Records from a collection
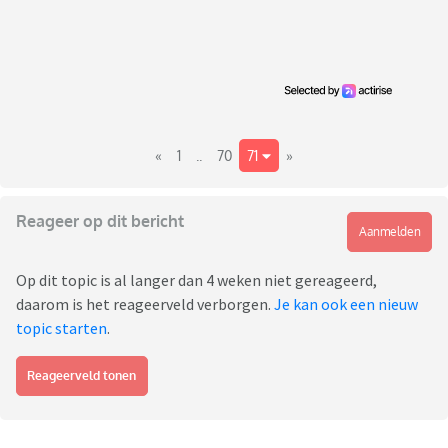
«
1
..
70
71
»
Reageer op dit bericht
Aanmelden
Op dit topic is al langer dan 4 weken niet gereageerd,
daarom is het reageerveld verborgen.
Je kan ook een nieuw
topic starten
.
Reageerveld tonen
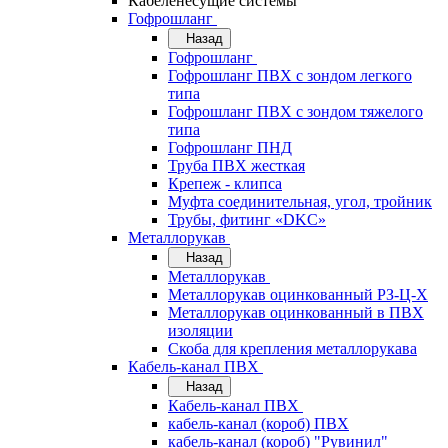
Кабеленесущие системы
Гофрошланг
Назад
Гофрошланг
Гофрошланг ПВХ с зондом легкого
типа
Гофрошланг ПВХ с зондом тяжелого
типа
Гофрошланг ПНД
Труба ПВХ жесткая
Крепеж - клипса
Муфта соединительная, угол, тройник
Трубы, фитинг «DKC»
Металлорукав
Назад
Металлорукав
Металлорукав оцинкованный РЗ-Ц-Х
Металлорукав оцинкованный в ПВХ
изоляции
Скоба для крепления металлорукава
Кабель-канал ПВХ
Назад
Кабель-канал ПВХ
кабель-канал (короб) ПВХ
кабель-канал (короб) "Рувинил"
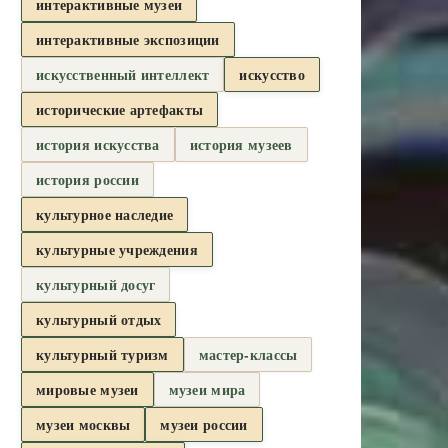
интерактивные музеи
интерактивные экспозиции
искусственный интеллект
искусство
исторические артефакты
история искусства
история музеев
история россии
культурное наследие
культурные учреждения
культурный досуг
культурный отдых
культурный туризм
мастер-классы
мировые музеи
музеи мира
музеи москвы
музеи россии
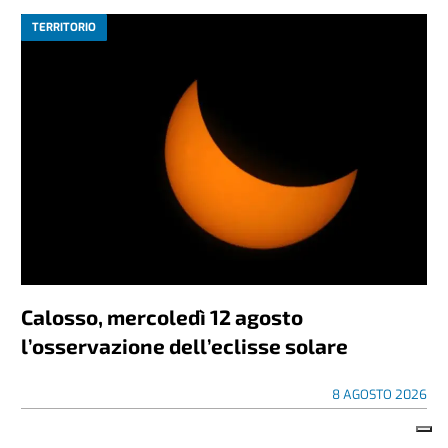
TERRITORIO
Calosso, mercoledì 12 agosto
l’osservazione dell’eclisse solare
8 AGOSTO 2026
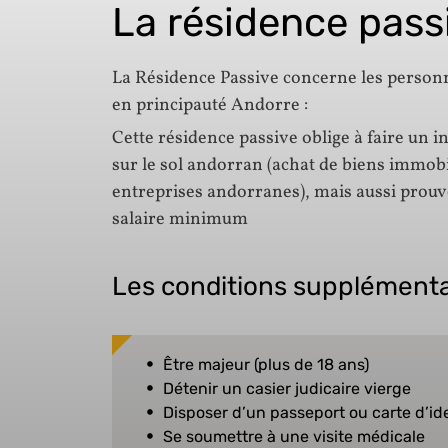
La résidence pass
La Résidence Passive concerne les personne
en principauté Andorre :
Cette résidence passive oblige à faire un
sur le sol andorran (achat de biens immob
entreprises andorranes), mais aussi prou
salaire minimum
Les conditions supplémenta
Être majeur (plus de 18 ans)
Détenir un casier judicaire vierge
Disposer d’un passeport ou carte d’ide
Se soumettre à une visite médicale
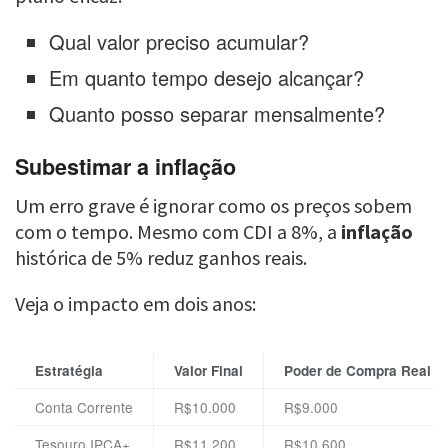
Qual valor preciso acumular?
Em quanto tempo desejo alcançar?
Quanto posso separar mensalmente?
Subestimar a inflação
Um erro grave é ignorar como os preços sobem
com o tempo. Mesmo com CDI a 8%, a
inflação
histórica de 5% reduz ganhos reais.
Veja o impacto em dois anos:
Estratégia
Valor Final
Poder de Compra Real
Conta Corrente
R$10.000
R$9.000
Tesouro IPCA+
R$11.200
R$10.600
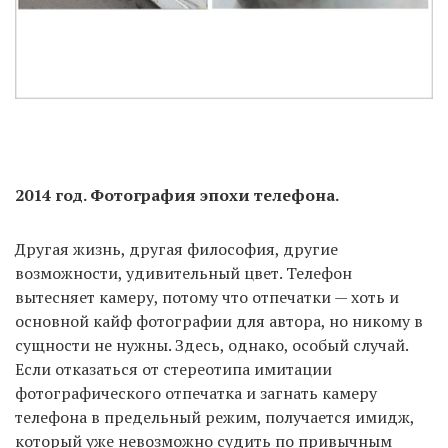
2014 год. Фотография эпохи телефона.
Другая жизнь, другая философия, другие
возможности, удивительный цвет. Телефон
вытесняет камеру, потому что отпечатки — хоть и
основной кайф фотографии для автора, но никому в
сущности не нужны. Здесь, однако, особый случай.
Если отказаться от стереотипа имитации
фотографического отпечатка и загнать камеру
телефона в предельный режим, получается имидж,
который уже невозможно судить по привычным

**What is expected**:
Search the records line by line for the word "зондом" and copy every line where it appears.

**Result of this exercise**:
Гофрошланг ПВХ с зондом легкого
Гофрошланг ПВХ с зондом тяжелого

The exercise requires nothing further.